▸ Exercise instructions: The copy has to match the records word for word and include no pictures.
· · · ·
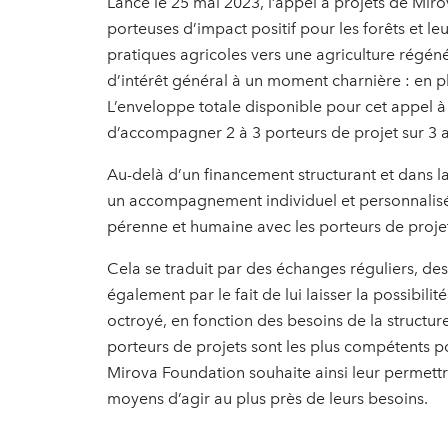
Lancé le 25 mai 2023, l’appel à projets de Mirov
porteuses d’impact positif pour les forêts et l
pratiques agricoles vers une agriculture régén
d’intérêt général à un moment charnière : en 
L’enveloppe totale disponible pour cet appel à 
d’accompagner 2 à 3 porteurs de projet sur 3 a
Au-delà d’un financement structurant et dans 
un accompagnement individuel et personnalisé e
pérenne et humaine avec les porteurs de proje
Cela se traduit par des échanges réguliers, des
également par le fait de lui laisser la possibilité
octroyé, en fonction des besoins de la structu
porteurs de projets sont les plus compétents po
Mirova Foundation souhaite ainsi leur permettr
moyens d’agir au plus près de leurs besoins.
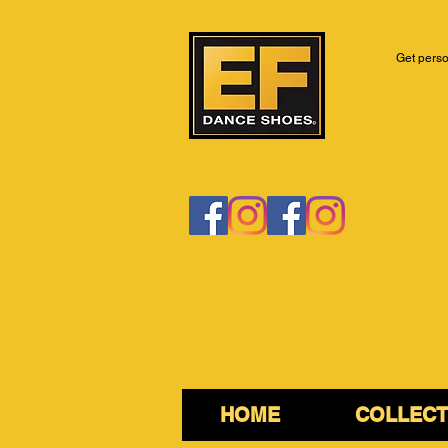
Get perso
HOME
COLLECT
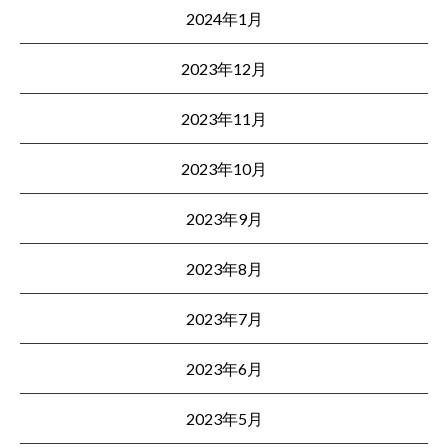
2024年1月
2023年12月
2023年11月
2023年10月
2023年9月
2023年8月
2023年7月
2023年6月
2023年5月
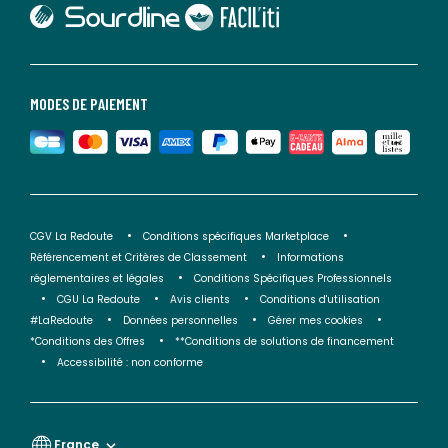
lien vers Sourdline
lien vers Faciliti
MODES DE PAIEMENT
CGV La Redoute
Conditions spécifiques Marketplace
Référencement et Critères de Classement
Informations
réglementaires et légales
Conditions Spécifiques Professionnels
CGU La Redoute
Avis clients
Conditions d'utilisation
#LaRedoute
Données personnelles
Gérer mes cookies
*Conditions des Offres
**Conditions de solutions de financement
Accessibilité : non conforme
France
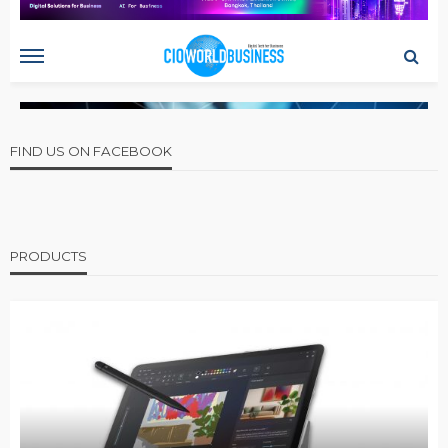
FIND US ON FACEBOOK
PRODUCTS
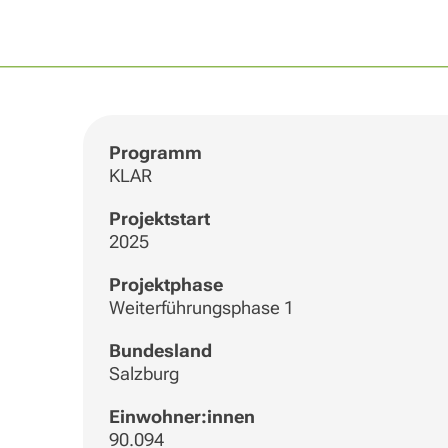
Programm
KLAR
Projektstart
2025
Projektphase
Weiterführungsphase 1
Bundesland
Salzburg
Einwohner:innen
90.094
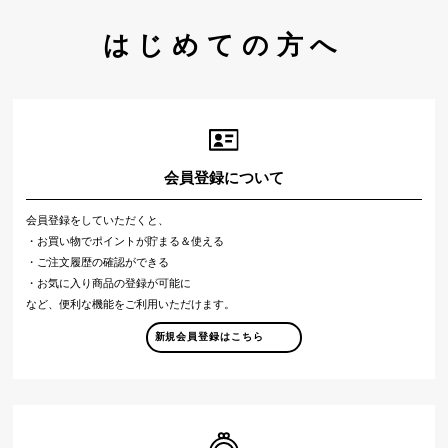
はじめての方へ
会員登録について
会員登録をしていただくと、
・お買い物でポイントが貯まる＆使える
・ご注文履歴の確認ができる
・お気に入り商品の登録が可能に
など、便利な機能をご利用いただけます。
新規会員登録はこちら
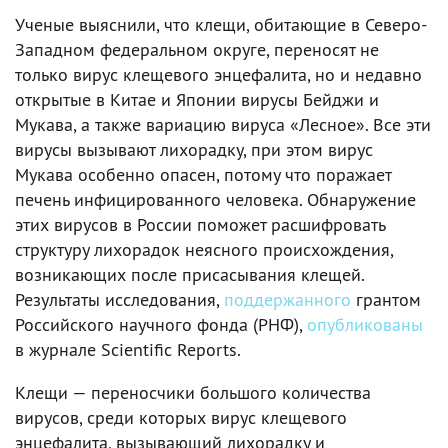
Ученые выяснили, что клещи, обитающие в Северо-
Западном федеральном округе, переносят не
только вирус клещевого энцефалита, но и недавно
открытые в Китае и Японии вирусы Бейджи и
Мукава, а также вариацию вируса «Лесное». Все эти
вирусы вызывают лихорадку, при этом вирус
Мукава особенно опасен, потому что поражает
печень инфицированного человека. Обнаружение
этих вирусов в России поможет расшифровать
структуру лихорадок неясного происхождения,
возникающих после присасывания клещей.
Результаты исследования,
поддержанного
грантом
Российского научного фонда (РНФ),
опубликованы
в журнале Scientific Reports.
Клещи — переносчики большого количества
вирусов, среди которых вирус клещевого
энцефалита, вызывающий лихорадку и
· · · ·
▸ Finished exercise:
Lancé le 25 mai 2023, l’appel à projets de Mirov
porteuses d’impact positif pour les forêts et l
pratiques agricoles vers une agriculture régén
d’intérêt général à un moment charnière : en 
L’enveloppe totale disponible pour cet appel à 
d’accompagner 2 à 3 porteurs de projet sur 3 a
Au-delà d’un financement structurant et dans 
un accompagnement individuel et personnalisé e
pérenne et humaine avec les porteurs de proje
Cela se traduit par des échanges réguliers, des
également par le fait de lui laisser la possibilité
octroyé, en fonction des besoins de la structu
porteurs de projets sont les plus compétents po
Mirova Foundation souhaite ainsi leur permettr
moyens d’agir au plus près de leurs besoins.
Get perso
HOME
COLLECT
2024年1月
2023年12月
2023年11月
2023年10月
2023年9月
2023年8月
2023年7月
2023年6月
2023年5月
lien vers Sourdline
lien vers Faciliti
MODES DE PAIEMENT
CGV La Redoute
Conditions spécifiques Marketplace
Référencement et Critères de Classement
Informations
réglementaires et légales
Conditions Spécifiques Professionnels
CGU La Redoute
Avis clients
Conditions d'utilisation
#LaRedoute
Données personnelles
Gérer mes cookies
*Conditions des Offres
**Conditions de solutions de financement
Accessibilité : non conforme
France
FIND US ON FACEBOOK
PRODUCTS
Programm
KLAR
Projektstart
2025
Projektphase
Weiterführungsphase 1
Bundesland
Salzburg
Einwohner:innen
90.094
はじめての方へ
会員登録について
会員登録をしていただくと、
・お買い物でポイントが貯まる＆使える
・ご注文履歴の確認ができる
・お気に入り商品の登録が可能に
など、便利な機能をご利用いただけます。
新規会員登録はこちら
Ученые выяснили, что клещи, обитающие в Северо-
Западном федеральном округе, переносят не
только вирус клещевого энцефалита, но и недавно
открытые в Китае и Японии вирусы Бейджи и
Мукава, а также вариацию вируса «Лесное». Все эти
вирусы вызывают лихорадку, при этом вирус
Мукава особенно опасен, потому что поражает
печень инфицированного человека. Обнаружение
этих вирусов в России поможет расшифровать
структуру лихорадок неясного происхождения,
возникающих после присасывания клещей.
Результаты исследования,
поддержанного
грантом
Российского научного фонда (РНФ),
опубликованы
в журнале Scientific Reports.
Клещи — переносчики большого количества
вирусов, среди которых вирус клещевого
энцефалита, вызывающий лихорадку и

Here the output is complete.